WASHINGTON: President Donald Trump signed an executive order on Monday ending most US economic sanctions on Syria, following through on a promise he made to the country’s new interim leader.
White House press secretary Karoline Leavitt said the move was designed to “promote and support the country’s path to stability and peace.”
The executive order is meant to “end the country’s isolation from the international financial system, setting the stage for global commerce and galvanizing investments from its neighbors in the region, as well as from the United States,” Treasury’s acting under secretary for terrorism and financial intelligence, Brad Smith, told reporters on a call Monday morning to preview the administration’s action.
Monday’s actions do not rescind sanctions imposed on ousted former President Bashar Assad, his top aides, family members and officials who had been determined to have committed human rights abuses or been involved in drug trafficking or part of Syria’s chemical weapons program. Known as the Caesar Act sanctions, they can only be repealed by law.

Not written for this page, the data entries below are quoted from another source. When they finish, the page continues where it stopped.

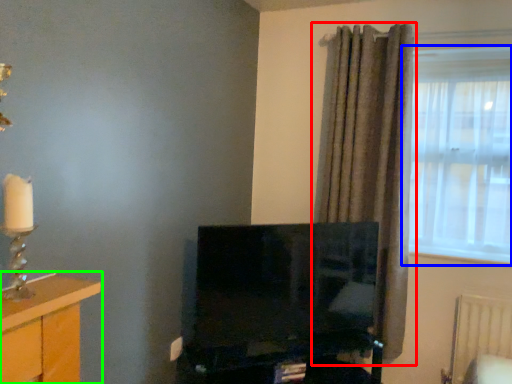 Question: Considering the real-world distances, which object is farthest from curtain (highlighted by a red box)? window (highlighted by a blue box) or furniture (highlighted by a green box)?

Choices:
 (A) window
 (B) furniture

Answer: (B) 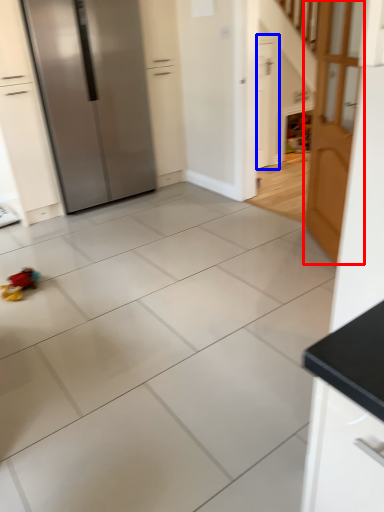 Question: Which object appears closest to the camera in this image, door (highlighted by a red box) or door (highlighted by a blue box)?

Choices:
 (A) door
 (B) door

Answer: (A) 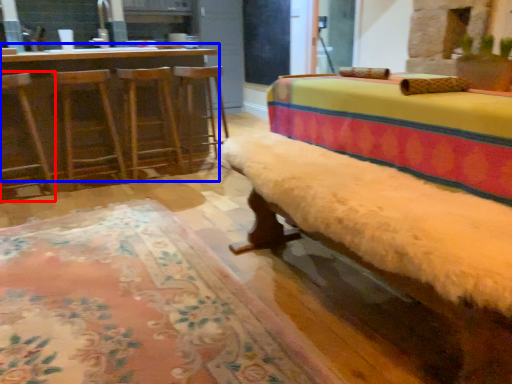 Question: Which point is closer to the camera, swivel chair (highlighted by a red box) or table (highlighted by a blue box)?

Choices:
 (A) swivel chair
 (B) table

Answer: (A) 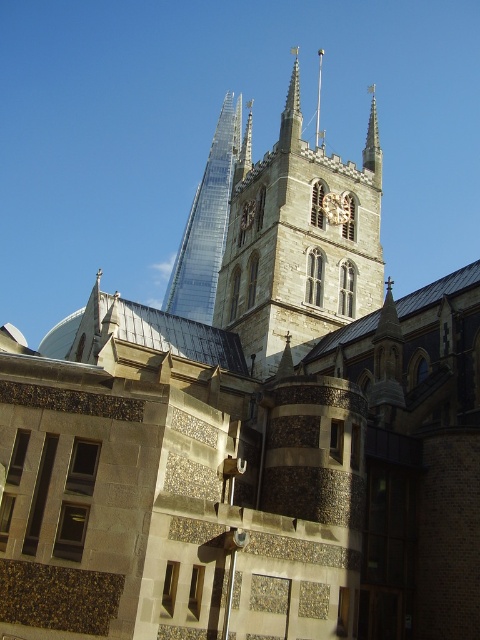 Does transparent glass tower at upper center appear under gold textured clock at center?

Actually, transparent glass tower at upper center is above gold textured clock at center.

How far apart are transparent glass tower at upper center and gold textured clock at center?

transparent glass tower at upper center and gold textured clock at center are 71.52 meters apart.

What do you see at coordinates (206, 224) in the screenshot? I see `transparent glass tower at upper center` at bounding box center [206, 224].

Identify the location of transparent glass tower at upper center. The image size is (480, 640). (206, 224).

Can you confirm if smooth stone spire at center is smaller than smooth glass spire at upper center?

Yes.

Who is positioned more to the left, smooth stone spire at center or smooth glass spire at upper center?

From the viewer's perspective, smooth stone spire at center appears more on the left side.

Locate an element on the screen. The height and width of the screenshot is (640, 480). smooth stone spire at center is located at coordinates (290, 113).

Does stone clock tower at center have a lesser width compared to transparent glass tower at upper center?

Yes.

Is point (276, 336) in front of point (217, 273)?

Yes, it is.

What are the coordinates of `stone clock tower at center` in the screenshot? It's located at (297, 253).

The White House posted the text of the order on X after the signing, which was not open to the press.
The US granted Syria sweeping exemptions from sanctions in May, which was a first step toward fulfilling the Republican president’s pledge to lift a half-century of penalties on a country shattered by 13 years of civil war.
Along with the lifting of economic sanctions, Monday’s executive order lifts the national emergency outlined in an executive order issued by former President George W. Bush in response to Syria’s occupation of Lebanon and pursuit of weapons of mass destruction and missile programs, Treasury officials said. Five other previous executive orders related to Syria were also lifted.

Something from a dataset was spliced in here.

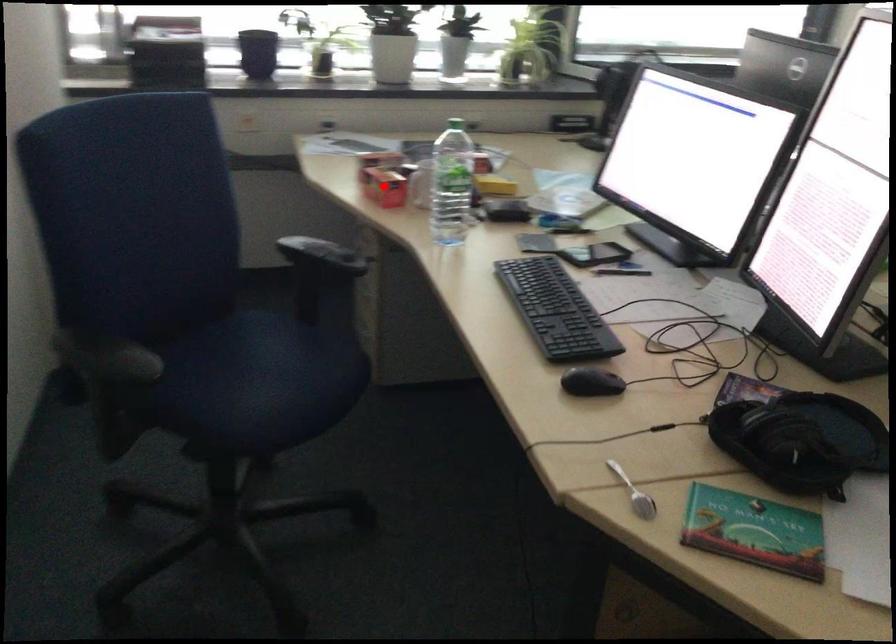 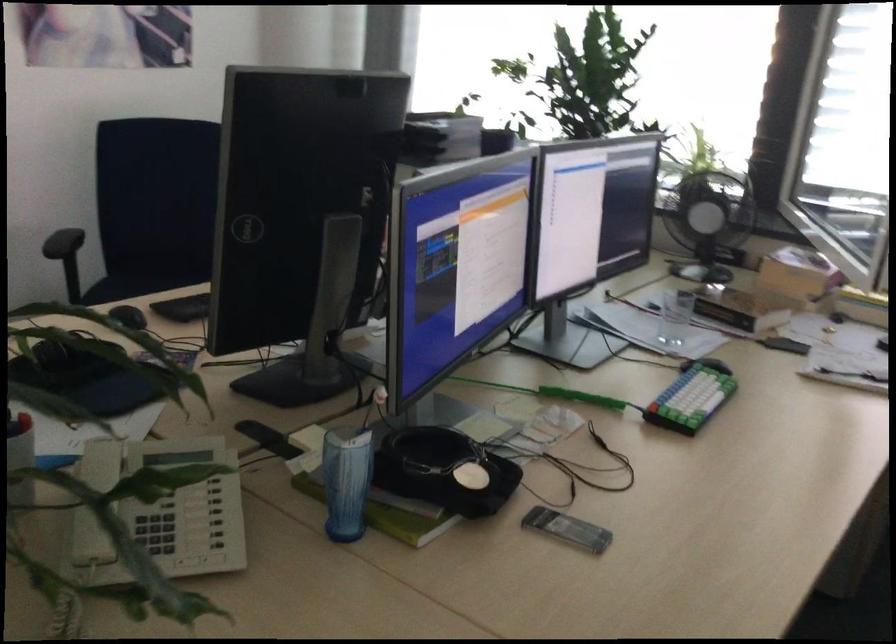 Question: I am providing you with two images of the same scene from different viewpoints. A red point is marked on the first image. Is the red point's position out of view in image 2?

Sanctions targeting terrorist groups and manufacturers and sellers of the amphetamine-like stimulant Captagon will remain in place.

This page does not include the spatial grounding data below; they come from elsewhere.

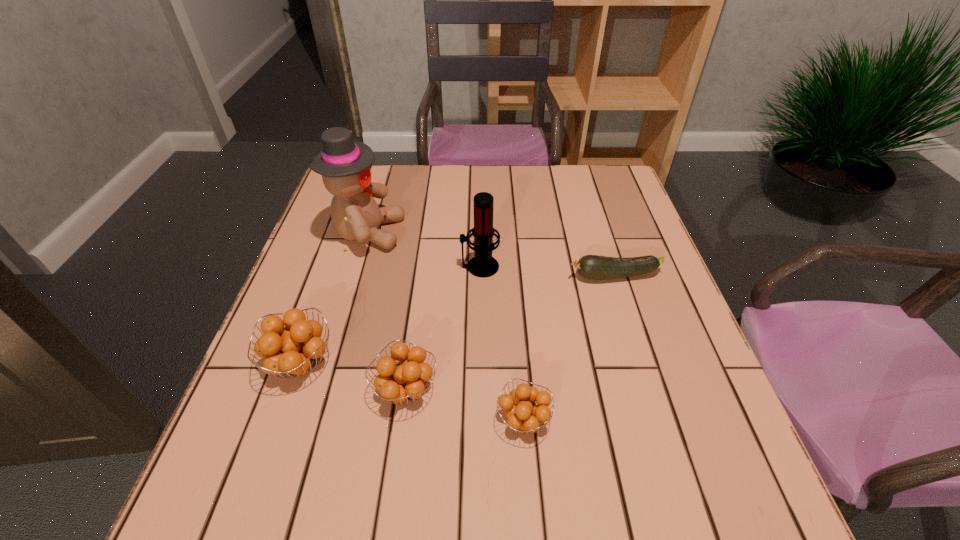 The image size is (960, 540). Find the location of `the second closest orange fruit relative to the microphone`. the second closest orange fruit relative to the microphone is located at coordinates (293, 349).

This screenshot has height=540, width=960. Find the location of `orange fruit that can be found as the closest to the shortest orange fruit`. orange fruit that can be found as the closest to the shortest orange fruit is located at coordinates (401, 383).

You are a GUI agent. You are given a task and a screenshot of the screen. Output one action in this format:
    pyautogui.click(x=<x>, y=<y>)
    Task: Click on the free space that satisfies the following two spatial constraints: 1. at the blossom end of the shortest object; 2. on the front side of the third object from left to right
    
    Given the screenshot: What is the action you would take?
    pyautogui.click(x=651, y=389)

Locate an element on the screen. vacant space that satisfies the following two spatial constraints: 1. on the front-facing side of the rag_doll; 2. on the right side of the microphone is located at coordinates (358, 267).

The image size is (960, 540). I want to click on free spot that satisfies the following two spatial constraints: 1. on the front-facing side of the rag_doll; 2. on the left side of the microphone, so click(x=358, y=267).

I want to click on blank area in the image that satisfies the following two spatial constraints: 1. on the front-facing side of the microphone; 2. on the left side of the tallest object, so click(x=358, y=267).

Trump met with Syria’s interim leader, Ahmed Al-Sharaa, in Saudi Arabia in May and told him he would lift sanctions and explore normalizing relations in a major policy shift in relations between the US and Syria.
“This is another promise made and promise kept,” Leavitt said Monday.
The European Union has also followed through with lifting nearly all remaining sanctions on Syria.
Still, some restrictions remain in place. The US still designates Syria as a state sponsor of terrorism and the group led by Al-Sharaa as a foreign terrorist organization.
A State Department official said the department is reviewing those designations.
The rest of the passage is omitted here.